By Maren A. Lam, guest contributor
"I have never had a Christmas like this before," my husband, Fred, told me while we spent our first Christmas together at my parents' place in Missouri.
The night before, my dad read the Nativity story from the Bible to us. Thanks to my mom, we always had homemade meals and sweets. All of my siblings were there and added with 4 of my nieces and nephews, a lot of energy was under one roof. Apart from my teenage brother gift wrapping empty cereal boxes to bulk up the loot under the Christmas tree, things seemed pretty normal to me.
Two years later, we spent the holidays with Fred's family in California. It was my first Christmas without my own family and I realized that each family has their own traditions even at Christmas time. We split our time between Fred’s dad and mom. His dad took us out to eat and then we spent the rest of the day with his mother's family at his grandma's house. People played games and socialized as we showed off our then-5-month-old baby boy. There was not a Christmas tree, we didn’t take turns unwrapping presents, and it wasn't a white Christmas. However, it still felt like Christmas. I believe the main reason it did is because we were spending time with family.
This will be our first Christmas on our own—that is Fred, two year old Calvin, baby Alex, and me. So I really want to do whatever I can to make the season feel special and start our own Lam family traditions. Here are my ideas for starting your own Christmas traditions:
1. Christmas traditions don't have to be Christmas-y
Take your family to do something really fun. Fred and I are children at heart so we plan to go to an indoor water park on Christmas Eve (I don’t think our toddler will mind!). Don’t have an indoor water park? Go bowling, rollerblading, or to the arcade.
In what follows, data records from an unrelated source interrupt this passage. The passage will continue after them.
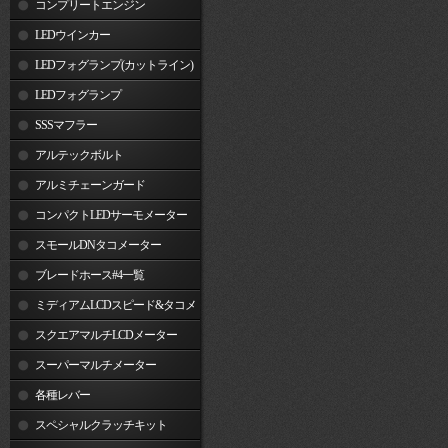
コンプリートエンジン
LEDウインカー
LEDフォグランプ(カットライン)
LEDフォグランプ
SSSマフラー
アルテックボルト
アルミチェーンガード
コンパクトLEDサーモメーター
スモールDNタコメーター
ブレードホース#4一覧
ミディアムLCDスピード&タコメ
ーター
スクエアマルチLCDメーター
スーパーマルチメーター
各種レバー
スペシャルクラッチキット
Or if you are trying to do something with a bigger group, do a lip syncing competition. I know a family that does a lip sync battle at Christmas and they have a riot. Christmas songs are rarely done and everyone unleashes their inner pop star.
2. Yummy food
Food is a great way to start your own family traditions. For example, my sister feeds her family beans and rice every Christmas dinner. This started out of necessity when money was tight as a newlywed. She adds more substance to the dish these days, but it is a good way for her and her husband to reminisce. A lot of families I know do homemade cinnamon rolls. I don’t have much talent in the kitchen so I’m going to keep things simple, but still delicious, with German pancakes for breakfast.
3. Keep it local
There are so many festive activities to do for families in metropolitan areas this time of year. Many of these are free, which I love. Christmas lights, parades, sitting on Santa's lap, holiday parties, etc. I have made a calendar of events I want to go to this year and the ones I love will make the cut for next year. Even if you don’t live in a place with a lot of holiday events, taking a drive to see neighborhood Christmas lights is always fun.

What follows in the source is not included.